▶ _Task item_
For each line of the data that includes the word "Olimpiadi", copy the line.

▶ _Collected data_
------------------------

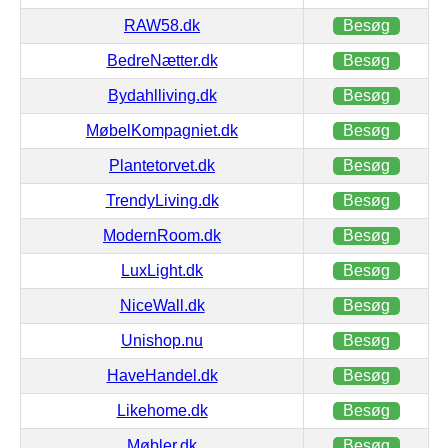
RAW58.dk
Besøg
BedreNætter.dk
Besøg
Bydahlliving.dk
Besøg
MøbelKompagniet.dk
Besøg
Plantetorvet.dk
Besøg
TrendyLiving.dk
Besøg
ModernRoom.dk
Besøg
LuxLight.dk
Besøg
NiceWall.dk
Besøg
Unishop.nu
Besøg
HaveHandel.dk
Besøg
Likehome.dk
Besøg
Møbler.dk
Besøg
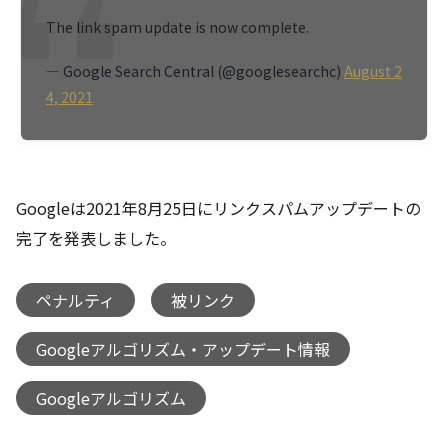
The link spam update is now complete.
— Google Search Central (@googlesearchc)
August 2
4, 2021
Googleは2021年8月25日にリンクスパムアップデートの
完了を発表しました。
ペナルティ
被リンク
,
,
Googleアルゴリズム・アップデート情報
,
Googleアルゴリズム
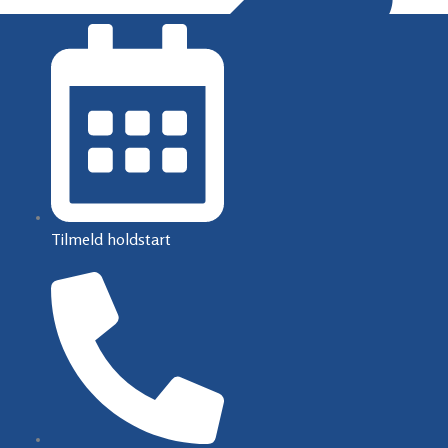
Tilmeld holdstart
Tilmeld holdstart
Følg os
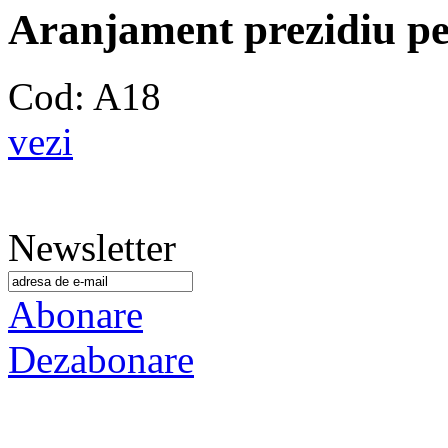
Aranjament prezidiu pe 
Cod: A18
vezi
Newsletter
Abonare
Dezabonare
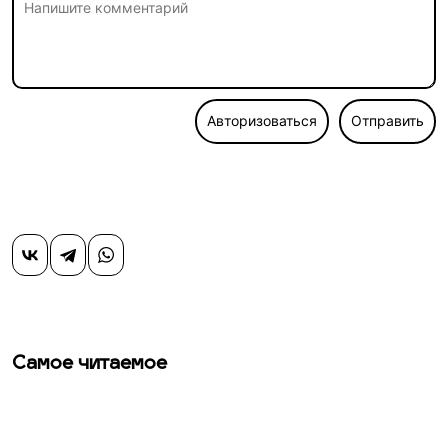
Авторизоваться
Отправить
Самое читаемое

------------------------

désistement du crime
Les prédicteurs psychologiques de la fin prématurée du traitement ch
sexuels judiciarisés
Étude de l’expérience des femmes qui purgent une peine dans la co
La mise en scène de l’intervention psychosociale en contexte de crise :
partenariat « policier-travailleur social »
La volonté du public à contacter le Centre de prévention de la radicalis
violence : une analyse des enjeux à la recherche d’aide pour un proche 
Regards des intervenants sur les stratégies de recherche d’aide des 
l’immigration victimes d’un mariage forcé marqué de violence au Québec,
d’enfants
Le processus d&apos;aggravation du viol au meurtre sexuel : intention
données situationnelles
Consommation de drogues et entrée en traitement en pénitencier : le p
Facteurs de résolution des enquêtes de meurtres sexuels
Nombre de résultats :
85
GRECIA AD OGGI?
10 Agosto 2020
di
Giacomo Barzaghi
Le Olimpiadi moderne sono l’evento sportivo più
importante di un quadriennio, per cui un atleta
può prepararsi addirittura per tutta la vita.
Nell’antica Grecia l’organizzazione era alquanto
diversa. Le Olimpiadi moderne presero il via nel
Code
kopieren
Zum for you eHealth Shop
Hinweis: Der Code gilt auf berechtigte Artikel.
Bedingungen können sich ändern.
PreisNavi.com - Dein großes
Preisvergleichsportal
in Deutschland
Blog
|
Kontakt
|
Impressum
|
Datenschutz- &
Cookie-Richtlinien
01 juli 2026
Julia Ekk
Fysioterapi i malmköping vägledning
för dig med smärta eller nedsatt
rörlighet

------------------------

▶ _Result below_
Le Olimpiadi moderne sono l’evento sportivo più
diversa. Le Olimpiadi moderne presero il via nel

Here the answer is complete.